**ACTIVITY**
Copy exactly, and only, the lines from the line containing "zakaz@dvitex.ru" through the last line of the records below, both included, and leave out any pictures.

**AVAILABLE DATA**

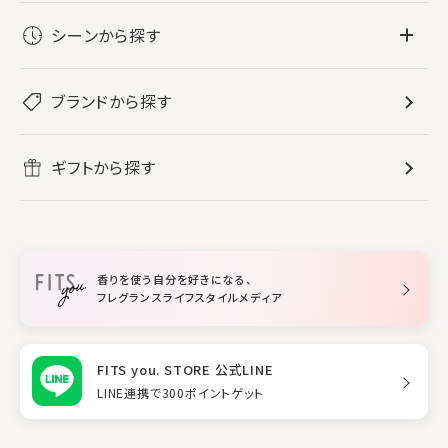
フレグランス
シーンから探す
すべてのフレグランス
バス・ボディケア
ぐっすり眠りたい
レディース香水
ブランドから探す
すべてのバス・ボディケア
ホームフレグランス
音楽と一緒に
メンズ香水
ボディ・ハンドクリーム
すべてのホームフレグランス
ヘアケア
リフレッシュしたい
ギフトから探す
ボディミスト・スプレー
入浴剤
ルームフレグランス
すべてのヘアケア
メイク・スキンケア
作業に集中したい
ファブリックスプレー
シャンプー
メイク・スキンケア
業務用
柔軟剤
トリートメント
空間用ディフューザー
香りを使う自分を好きになる、
スタイリング
フレグランスライフスタイルメディア
FITS you. STORE 公式LINE
LINE連携で300ポイントゲット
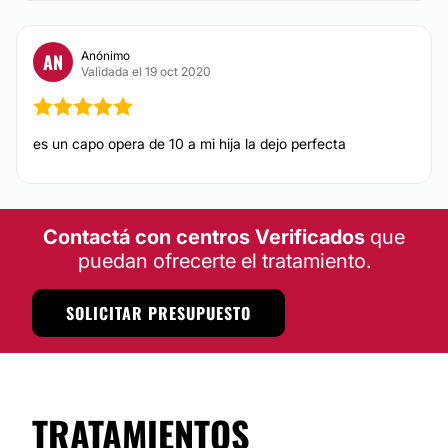
Anónimo
AN
Validada el 19 oct 2020
es un capo opera de 10 a mi hija la dejo perfecta
Contactá con centros Verificados
que
puedan ofrecerte el tratamiento.
SOLICITAR PRESUPUESTO
TRATAMIENTOS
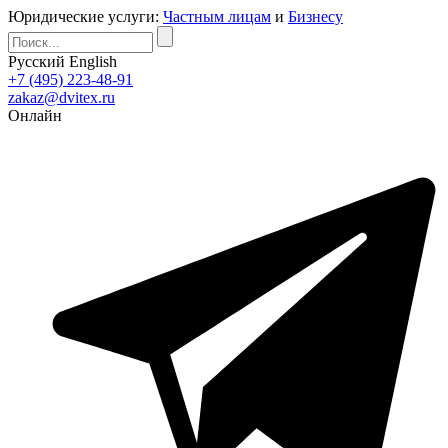
Юридические услуги:
Частным лицам
и
Бизнесу
Русский
English
+7 (495) 223-48-91
zakaz@dvitex.ru
Онлайн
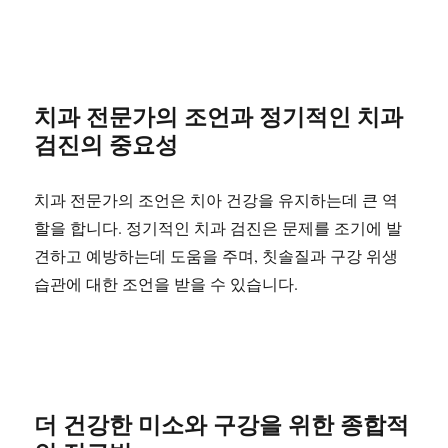
치과 전문가의 조언과 정기적인 치과
검진의 중요성
치과 전문가의 조언은 치아 건강을 유지하는데 큰 역
할을 합니다. 정기적인 치과 검진은 문제를 조기에 발
견하고 예방하는데 도움을 주며, 칫솔질과 구강 위생
습관에 대한 조언을 받을 수 있습니다.
더 건강한 미소와 구강을 위한 종합적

**EXERCISE OUTPUT**
zakaz@dvitex.ru
Онлайн
치과 전문가의 조언과 정기적인 치과
검진의 중요성
치과 전문가의 조언은 치아 건강을 유지하는데 큰 역
할을 합니다. 정기적인 치과 검진은 문제를 조기에 발
견하고 예방하는데 도움을 주며, 칫솔질과 구강 위생
습관에 대한 조언을 받을 수 있습니다.
더 건강한 미소와 구강을 위한 종합적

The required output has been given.